Question

I have seen some doc about Linux memory barrier. It mentioned that there are read memory barrier and write memory barrier. It is easy for me to understand the meaning of the write memory barrier, I do not see necessity of the read memory barrier!

Is it just to keep the read order of memory area? if the order is reverse I think the value still should be right, isn't it?

So is the read memory barrier : read operation barrier read operation or write operation barrier read operation?

It confuses me!

Was it helpful?

Solution

A read memory barrier forces reads before it to finish before reads after it. This is useful, for example, with memory mapped I/O, where a read from memory is actually a read from some device connected to the system.

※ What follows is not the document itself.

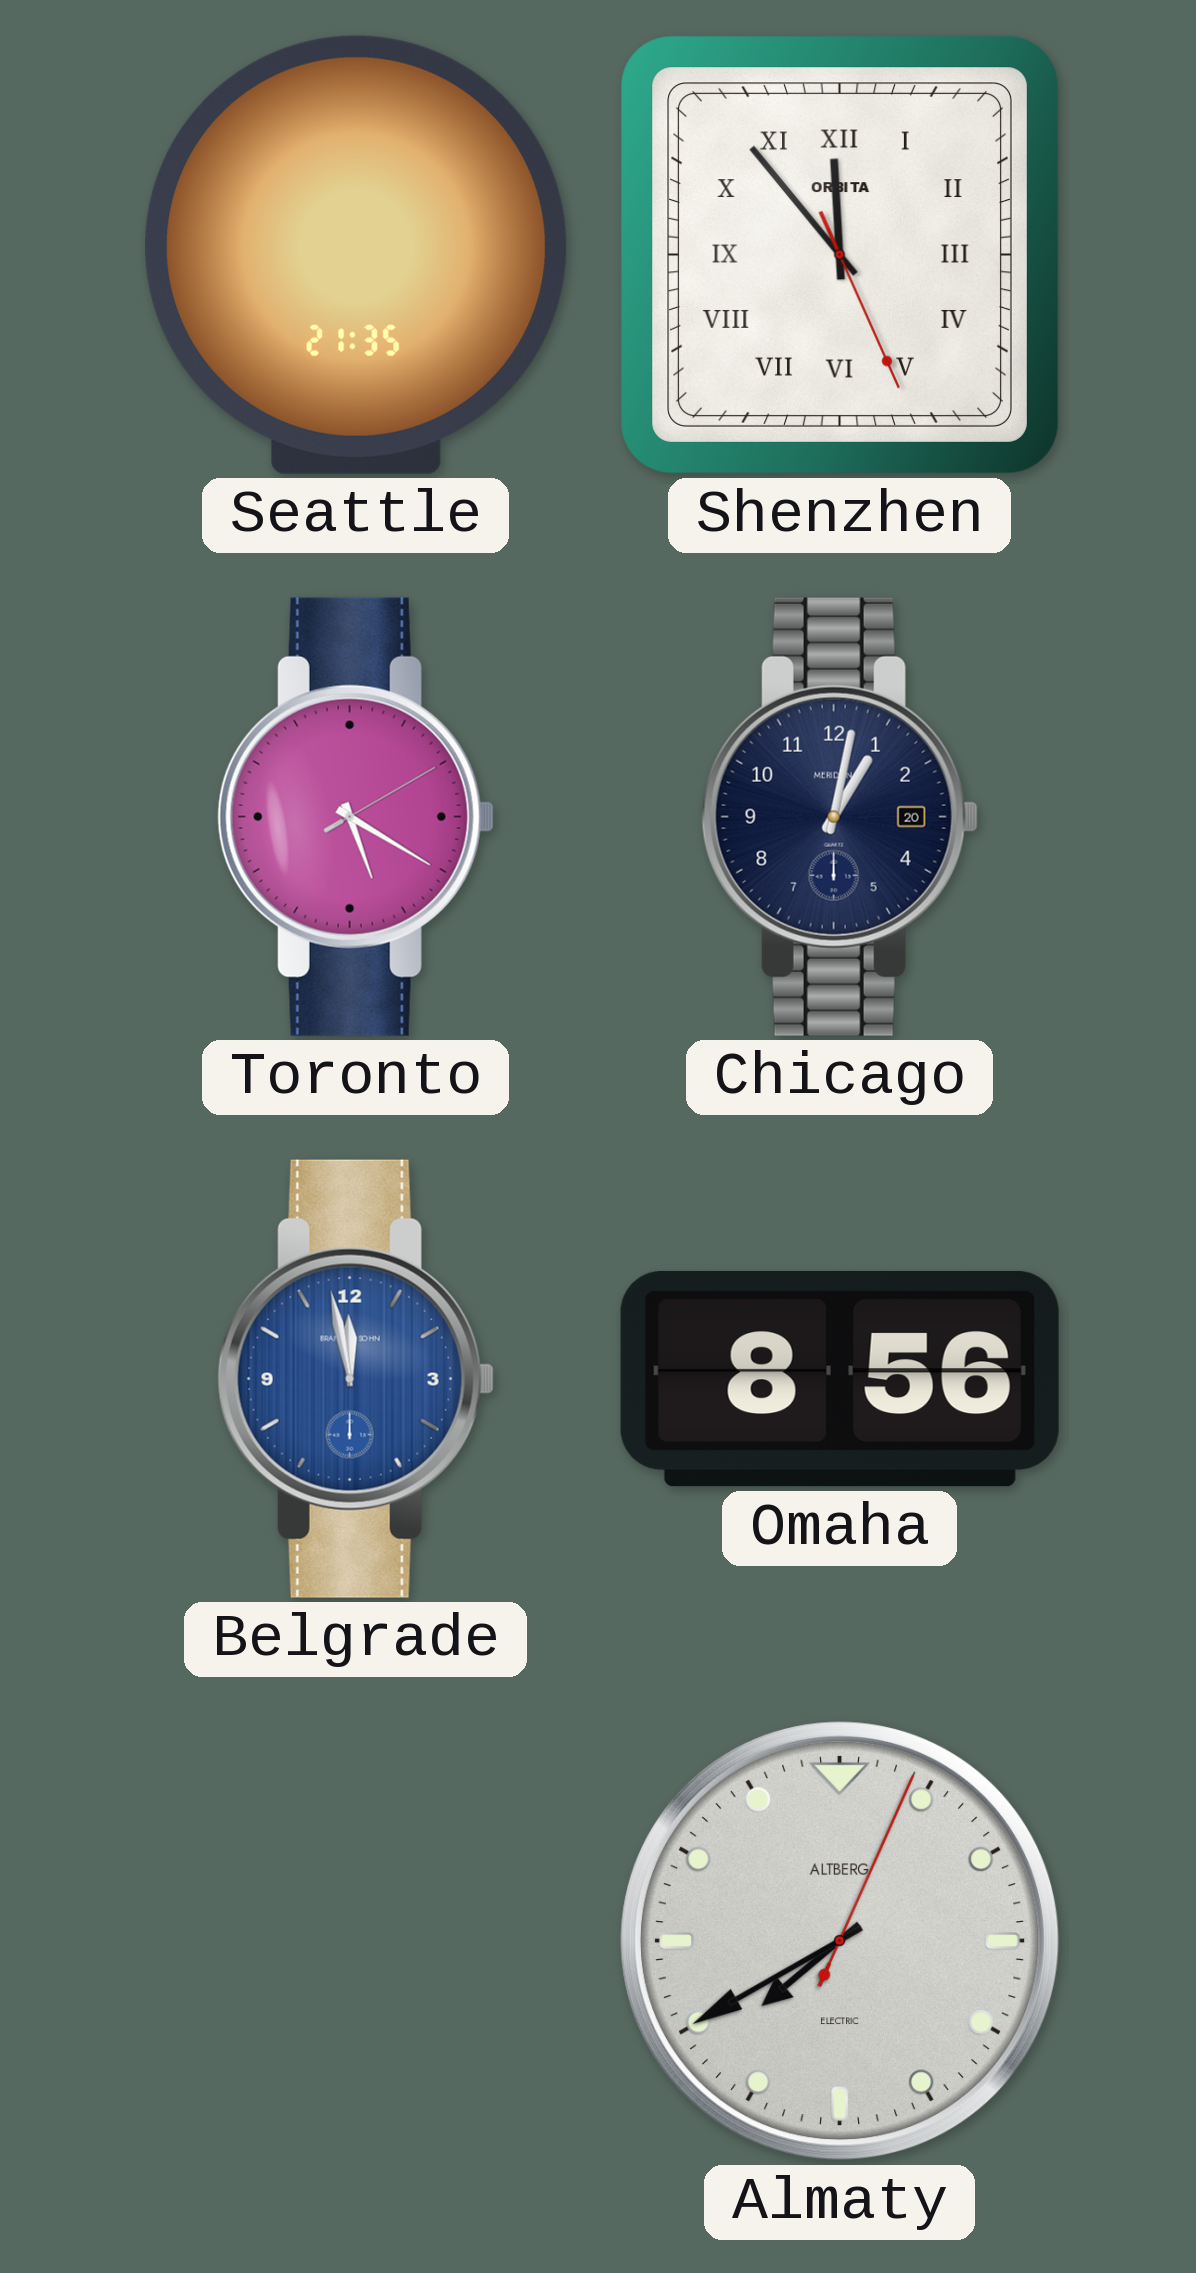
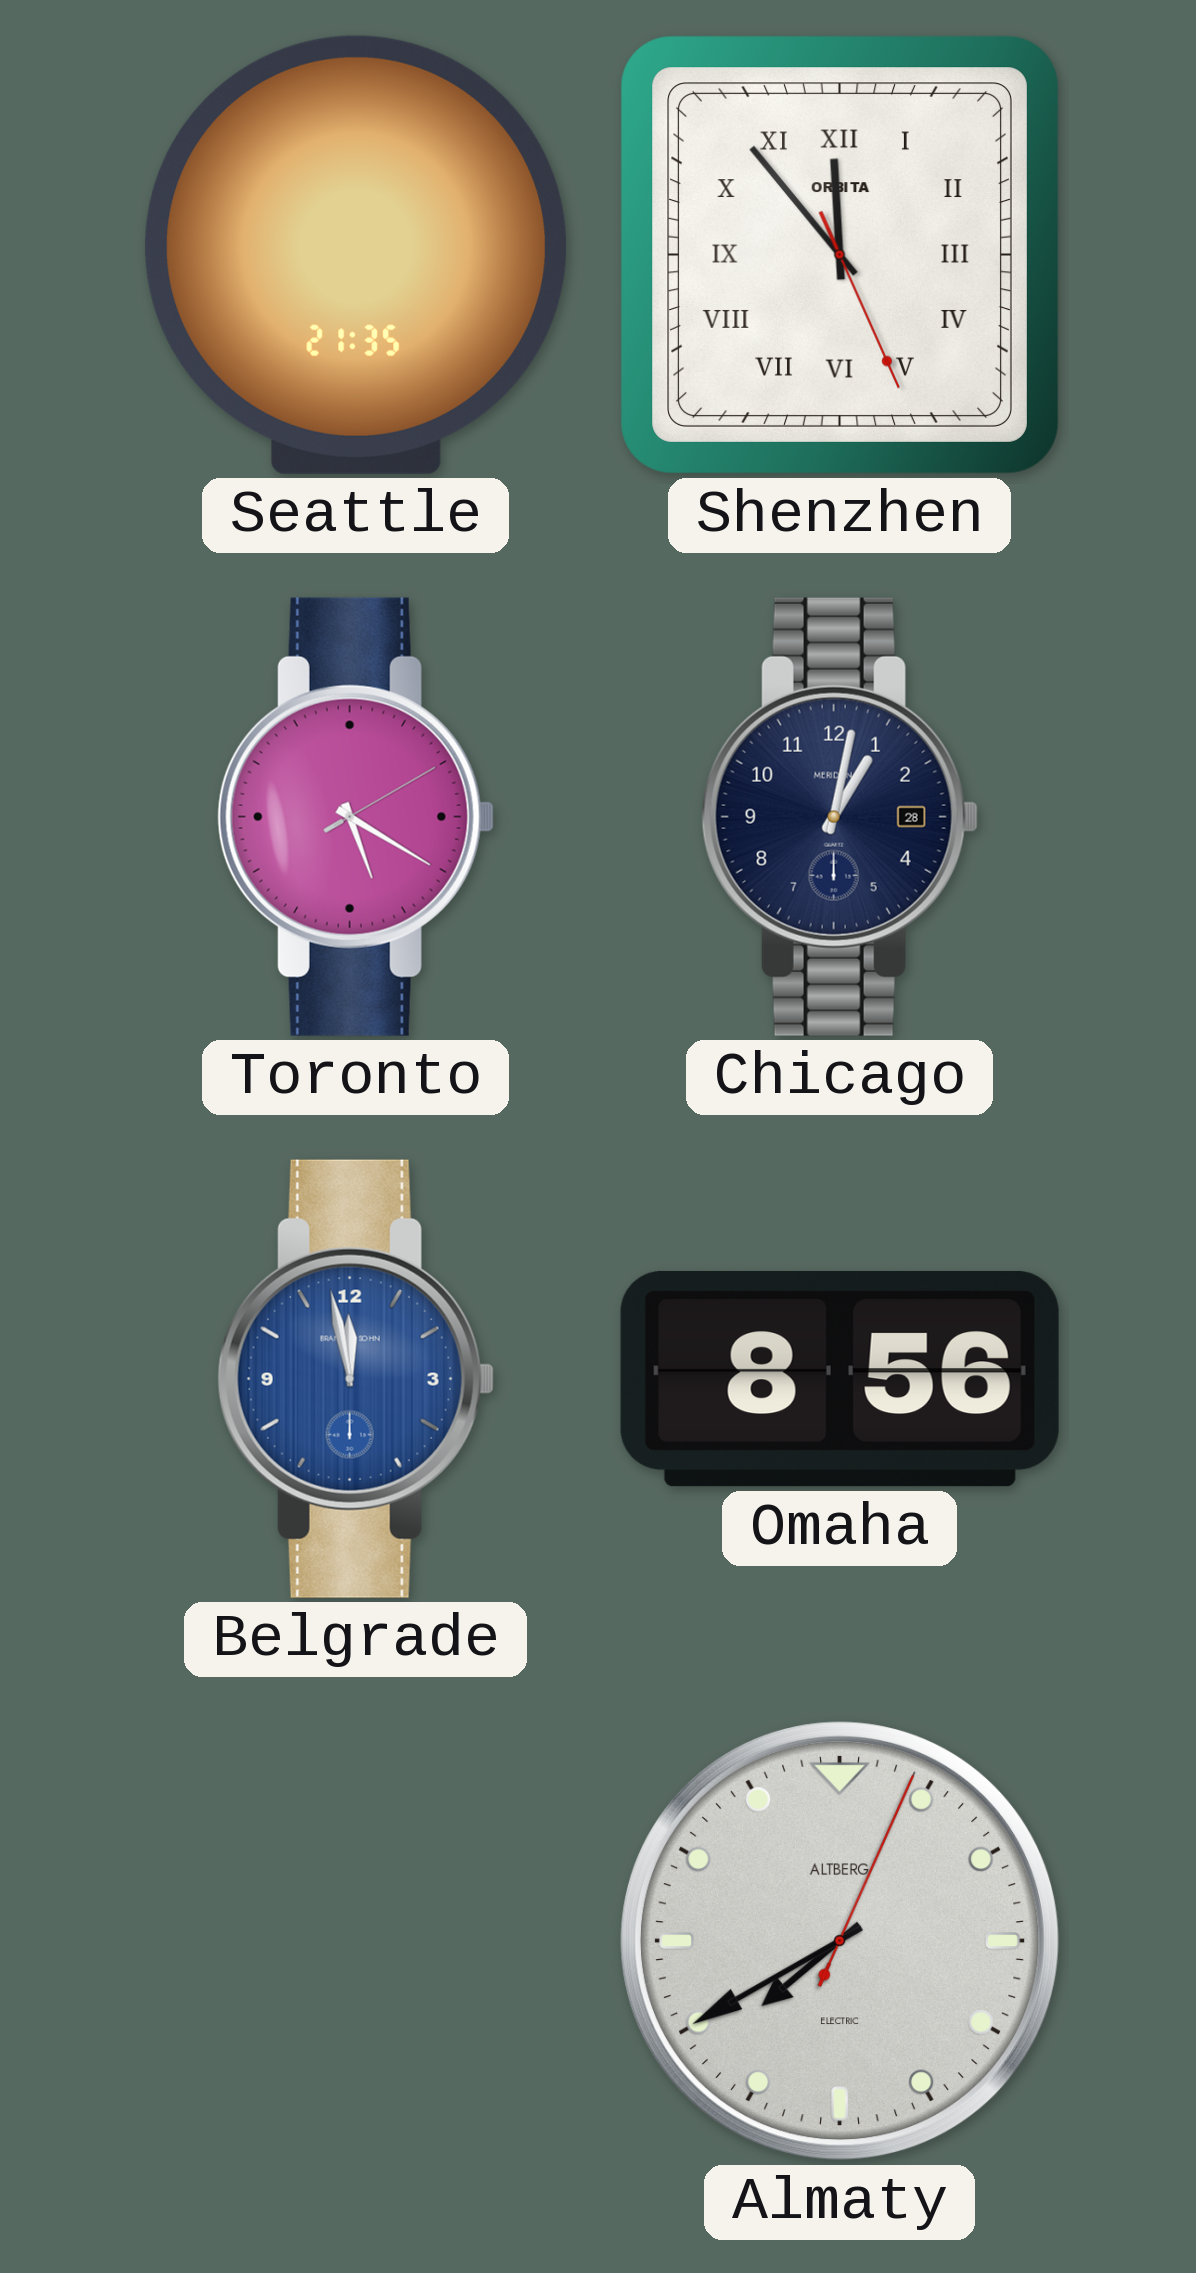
Chicago date: 20 -> 28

MMIO reads need to be performed in program order because they might have side effects on the device you are reading from. For example, if the device is streaming data, reading the value could cause the device to replace it with a new value. It could also cause an action which may trigger a change at a different MMIO location. Therefore, reads to these two locations must be ordered, since the results depend on the order they are performed.

OTHER TIPS

Even reads that have no side effects have to be ordered sometimes. Consider the following idiom:

extern some_flag_type message_is_ready_flag;
extern some message_type message_data;
while(message_is_ready_flag)     // First read
    continue;
... = message_data;              // Second read

Assume some other thread will write to message_data first, and then writes to message_is_ready_flag.

If in the code above, the second read happens first, it might not read the intended value. Note that the writing thread needs to use a corresponding writer barrier. That's why the Linux documentation notes that "read barriers should normally be paired with write barriers".